Not all drivers take their teaching meekly, and the new traffic officer near the end of his shift had pessimistically decided that the driving world is composed mostly of blamed idiots and hardened criminals.
He gritted his teeth ominously when Casey Ryan came down upon the crossing at double the legal speed. He held his breath for an instant during the crash that resounded for blocks. When the dust had settled, he ran over and yanked off the dented sand of the vacant lot a dazed and hardened malefactor who had committed three traffic crimes in three seconds: he had exceeded the speed limit outrageously, cut fifteen feet inside the red button, and failed to signal the turn.
"You damned, drunken boob!" shouted the new traffic cop and shook Casey Ryan (not knowing him).
Shaking Casey will never be safe until he is in his coffin with a lily in his hand. He was considerably jolted, but he managed a fourth crime in the next five minutes. He licked the traffic cop rather thoroughly--I suppose because his onslaught was wholly unexpected--kicked an expostulating minister in the pit of the stomach, and was profanely volunteering to lick the whole darned town when he was finally overwhelmed by numbers and captured alive; which speaks well for the L. A. P.
Wherefore Casey Ryan continued his ride down town in a dark car that wears a clamoring bell the size of a breakfast plate under the driver's foot, and a dark red L. A. Police Patrol sign painted on the sides. Two uniformed, stern-lipped cops rode with him and didn't seem to care if Casey's nose was bleeding all over his vest. A uniformed cop stood on the steps behind, and another rode beside the driver and kept his eye peeled over his shoulder, thinking he would be justified in shooting if anything started inside. Boys on bicycles pedaled furiously to keep up, and many an automobile barely escaped the curb because the driver was goggling at the mussed-up prisoner in the "Black Maria."

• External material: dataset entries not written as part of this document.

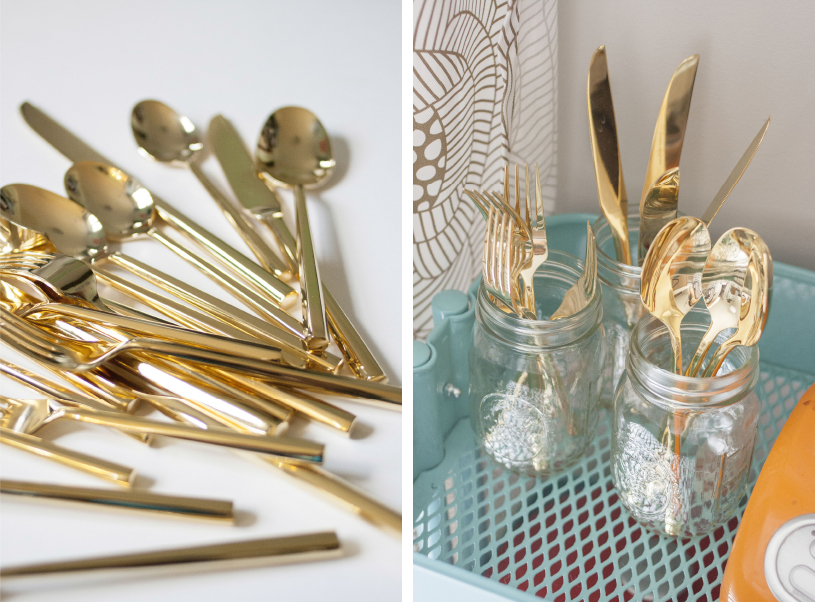 Identify the location of fork. (15, 414), (12, 344), (32, 265), (501, 259), (489, 201), (526, 186), (588, 283). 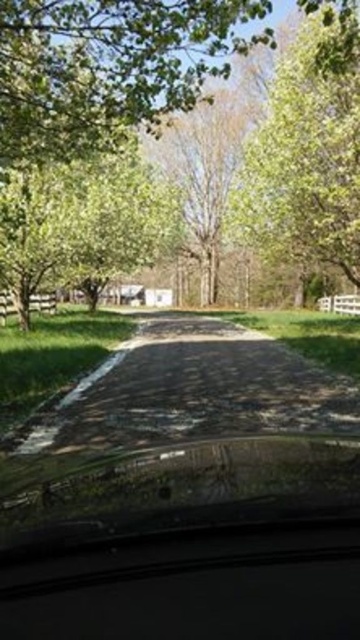 Question: Estimate the real-world distances between objects in this image. Which object is closer to the green leafy tree at center?

Choices:
 (A) green leafy tree at upper center
 (B) dark asphalt driveway at center

Answer: (A)

Question: Which point is closer to the camera?

Choices:
 (A) (15, 26)
 (B) (165, 401)
 (C) (331, 76)

Answer: (A)

Question: Can you confirm if green leafy tree at center is thinner than dark asphalt driveway at center?

Choices:
 (A) yes
 (B) no

Answer: (B)

Question: Can you confirm if dark asphalt driveway at center is positioned to the left of green leafy tree at upper center?

Choices:
 (A) yes
 (B) no

Answer: (A)

Question: Estimate the real-world distances between objects in this image. Which object is closer to the dark asphalt driveway at center?

Choices:
 (A) green leafy tree at center
 (B) green leafy tree at upper center

Answer: (A)

Question: Can you confirm if dark asphalt driveway at center is positioned to the right of green leafy tree at upper center?

Choices:
 (A) yes
 (B) no

Answer: (B) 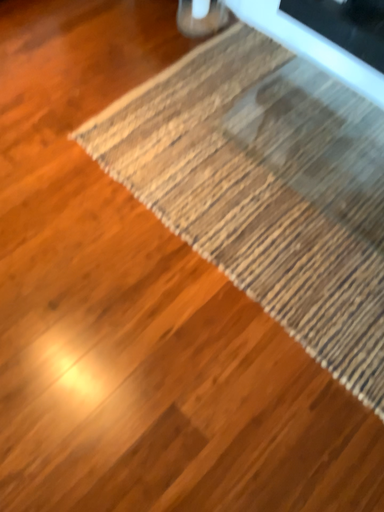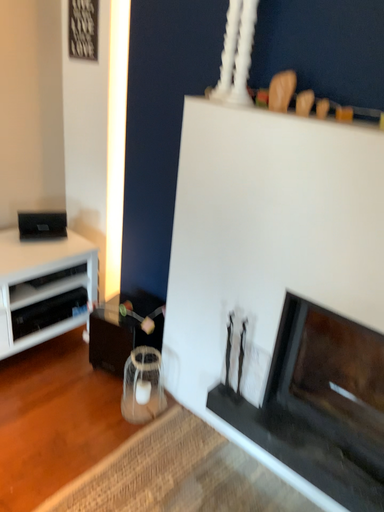 Question: How did the camera likely rotate when shooting the video?

Choices:
 (A) rotated upward
 (B) rotated downward

Answer: (A) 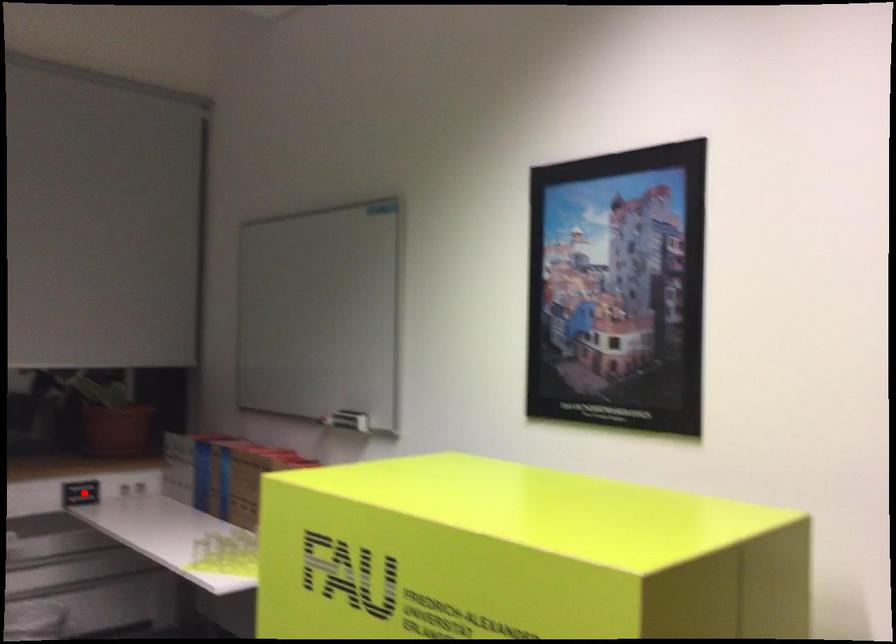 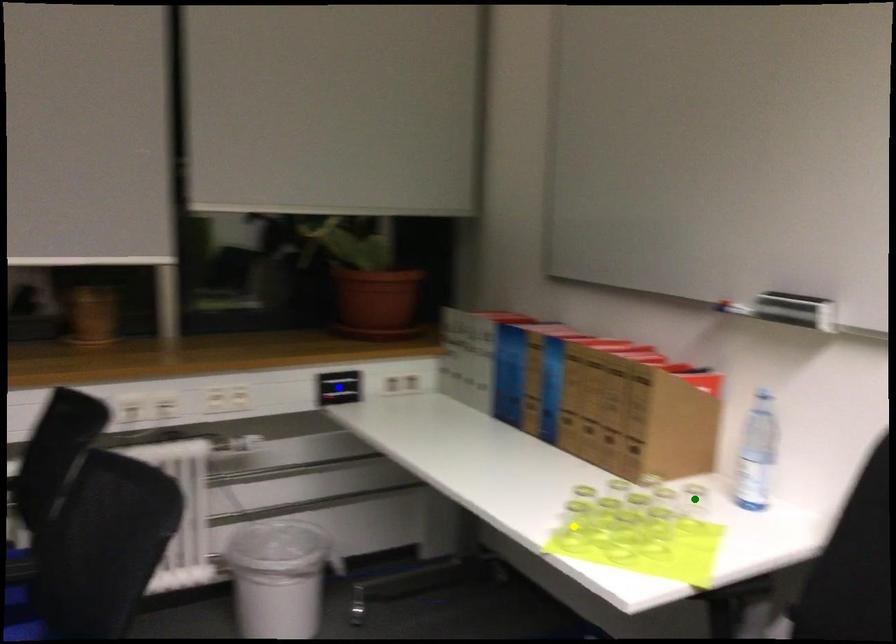 Question: I am providing you with two images of the same scene from different viewpoints. A red point is marked on the first image. You are given multiple points on the second image. In image 2, which mark is for the same physical point as the one in image 1?

Choices:
 (A) green point
 (B) blue point
 (C) yellow point

Answer: (B) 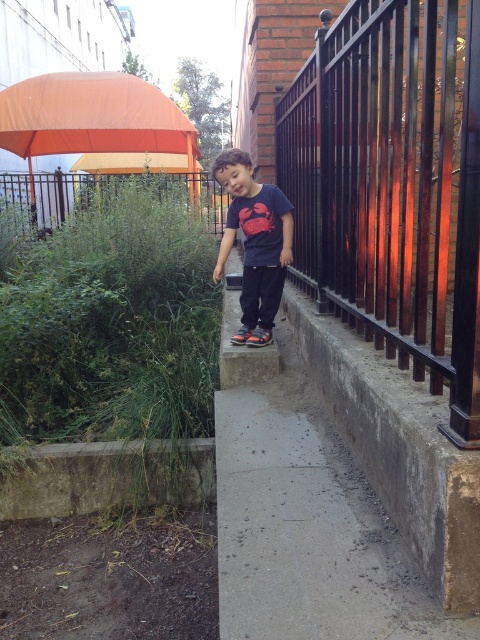 Between point (48, 131) and point (271, 243), which one is positioned in front?

Point (271, 243) is more forward.

Can you confirm if orange fabric umbrella at upper left is wider than dark blue t-shirt at center?

Indeed, orange fabric umbrella at upper left has a greater width compared to dark blue t-shirt at center.

Does point (16, 141) come in front of point (249, 243)?

No, (16, 141) is further to viewer.

Identify the location of orange fabric umbrella at upper left. (92, 116).

From the picture: Does black metal fence at right appear on the left side of orange fabric umbrella at upper left?

In fact, black metal fence at right is to the right of orange fabric umbrella at upper left.

Is point (288, 172) closer to camera compared to point (79, 132)?

Yes.

Is point (381, 147) positioned before point (131, 150)?

Yes, it is.

Find the location of a particular element. The width and height of the screenshot is (480, 640). black metal fence at right is located at coordinates (393, 186).

Is the position of black metal fence at right less distant than that of dark blue t-shirt at center?

Yes, it is in front of dark blue t-shirt at center.

Consider the image. Can you confirm if black metal fence at right is positioned above dark blue t-shirt at center?

Correct, black metal fence at right is located above dark blue t-shirt at center.

Find the location of a particular element. This screenshot has height=640, width=480. black metal fence at right is located at coordinates (393, 186). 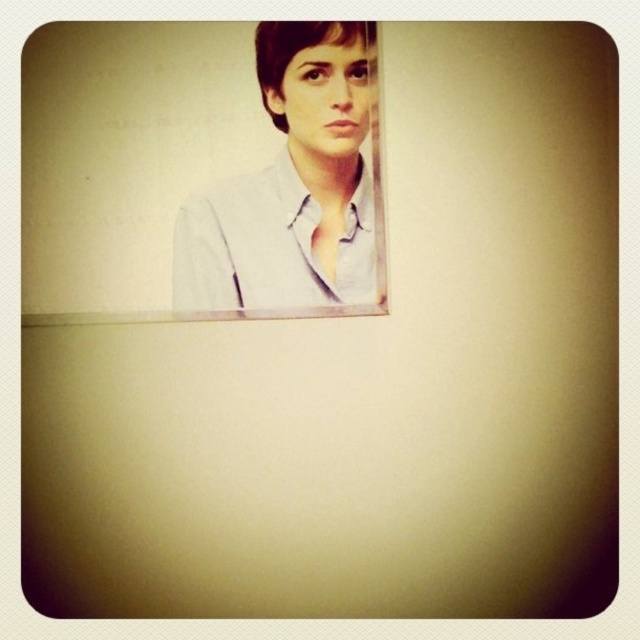 Question: Which point appears farthest from the camera in this image?

Choices:
 (A) (173, 266)
 (B) (360, 116)

Answer: (A)

Question: Does light blue shirt at upper center come in front of matte gray shirt at upper center?

Choices:
 (A) no
 (B) yes

Answer: (A)

Question: Does light blue shirt at upper center have a larger size compared to matte gray shirt at upper center?

Choices:
 (A) no
 (B) yes

Answer: (B)

Question: Which point is closer to the camera?

Choices:
 (A) (276, 113)
 (B) (285, 116)

Answer: (B)

Question: Is the position of light blue shirt at upper center less distant than that of matte gray shirt at upper center?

The Little Woman telegraphed me at San Francisco that night. The wire was brief but disquieting. It merely said, "Casey in jail serious need help." But I caught the Lark an hour later and thanked God it was running on time.
The Little Woman and I spent two frantic days getting Casey out of jail. The traffic cop's defeat had been rather public; and just as soon as he could stand up straight in the pulpit, the minister meant to preach a series of sermons against the laxity of a police force that permits such outrages to occur in broad daylight. More than that, the thing was in the papers, and people were reading and giggling on the street cars and in restaurants. Wherefore, the L. A. P. was on its tin ear.
Even so, much may be accomplished for a man so wholesomely human as Casey Ryan. On the third day the charge against him was changed from something worse to "Reckless driving and disturbing the peace." Casey was persuaded to plead guilty to that charge, which was harder to accomplish than mollifying the L. A. P.
He paid two fifty-dollar fines and was forbidden to drive a car "in the County of Los Angeles, State of California, during the next succeeding period of two years." He was further advised (unofficially but nevertheless with complete sincerity) to pay all damages to the two cars he had wrecked and to ask the minister's doctor what was his fee; a new uniform for the traffic cop was also suggested, since Casey had thrust his foot violently into the cop's pocket which was not tailored to resist the strain. The judge also observed, in the course of the conversation, that desert air was peculiarly invigorating and that Casey should not jeopardize his health and well-being by filling his lungs with city smoke.
I couldn't blame Casey much for the mood he was in after a setback like that to his good resolutions. I was inclined to believe with Casey that Providence had lain down on the job.